Aims Diabetes increases the risk of costly and potentially preventable hospital-acquired pressure ulceration. Given that peripheral arterial disease and neuropathy, important risk factors for foot ulceration, are more common in people with diabetes, their risk of hospital-acquired foot ulceration (HAFU) in particular may be even greater. This study aims to determine this risk.

Methods Using data collected over 2 years from all admissions to the Ipswich Hospital NHS Trust, we conducted a prospective multilevel regression analysis of the risk of HAFU in 5043 admissions of people with diabetes versus 23 599 without diabetes. Patients over 50 years who developed HAFU at least 48 hours after admission were included in analyses. Progressive adjustment for important risk factors and subgroup analyses were conducted to compare patients with and without diabetes.

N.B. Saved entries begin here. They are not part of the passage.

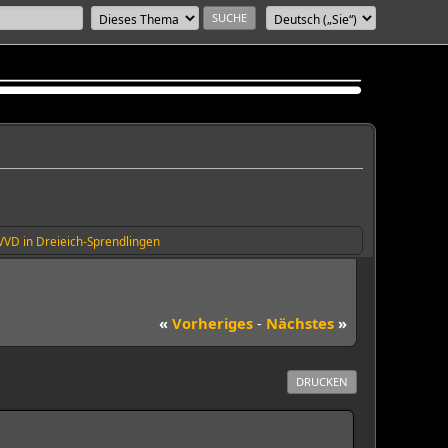
VVD in Dreieich-Sprendlingen
«
Vorheriges
-
Nächstes
»
DRUCKEN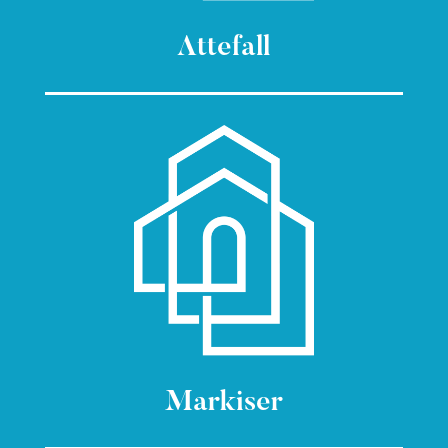
Attefall
Markiser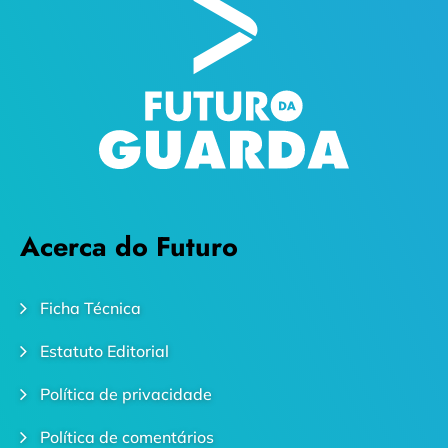
Acerca do Futuro
Ficha Técnica
Estatuto Editorial
Política de privacidade
Política de comentários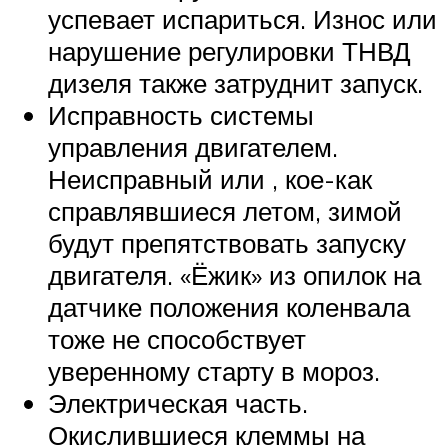
успевает испариться. Износ или
нарушение регулировки ТНВД
дизеля также затруднит запуск.
Исправность системы
управления двигателем.
Неисправный или , кое-как
справлявшиеся летом, зимой
будут препятствовать запуску
двигателя. «Ёжик» из опилок на
датчике положения коленвала
тоже не способствует
уверенному старту в мороз.
Электрическая часть.
Окислившиеся клеммы на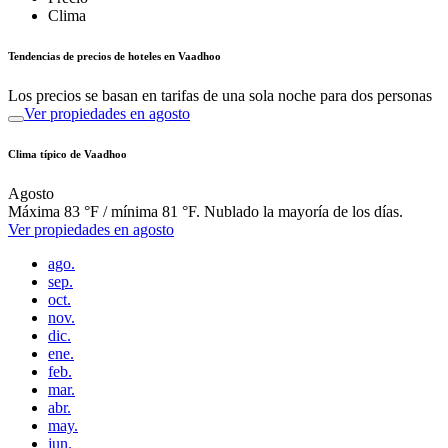
Clima
Tendencias de precios de hoteles en Vaadhoo
Los precios se basan en tarifas de una sola noche para dos personas
Ver propiedades en agosto
Clima típico de Vaadhoo
Agosto
Máxima 83 °F / mínima 81 °F. Nublado la mayoría de los días.
Ver propiedades en agosto
ago.
sep.
oct.
nov.
dic.
ene.
feb.
mar.
abr.
may.
jun.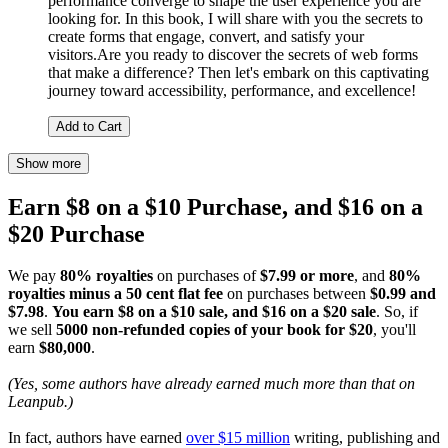
performance converge to shape the user experience you are
looking for. In this book, I will share with you the secrets to
create forms that engage, convert, and satisfy your
visitors.Are you ready to discover the secrets of web forms
that make a difference? Then let's embark on this captivating
journey toward accessibility, performance, and excellence!
Add to Cart
Show more
Earn $8 on a $10 Purchase, and $16 on a
$20 Purchase
We pay
80% royalties
on purchases of
$7.99 or more
, and
80%
royalties minus a 50 cent flat fee
on purchases between
$0.99 and
$7.98
.
You earn $8 on a $10 sale, and $16 on a $20 sale
. So, if
we sell
5000 non-refunded copies of your book for $20
, you'll
earn
$80,000
.
(Yes, some authors have already earned much more than that on
Leanpub.)
In fact, authors have earned
over $15 million
writing, publishing and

Results There were significant differences between patients with and without diabetes among a range of covariates including sex, Comorbidity Score, and length of stay (p value <0.001). After progressive adjustment for age, sex, and other risk factors, there persisted a significant increase risk of HAFU in people with diabetes (OR 2.24; 95% CI 1.80 to 2.69). There were no substantial differences between clinically relevant subgroups.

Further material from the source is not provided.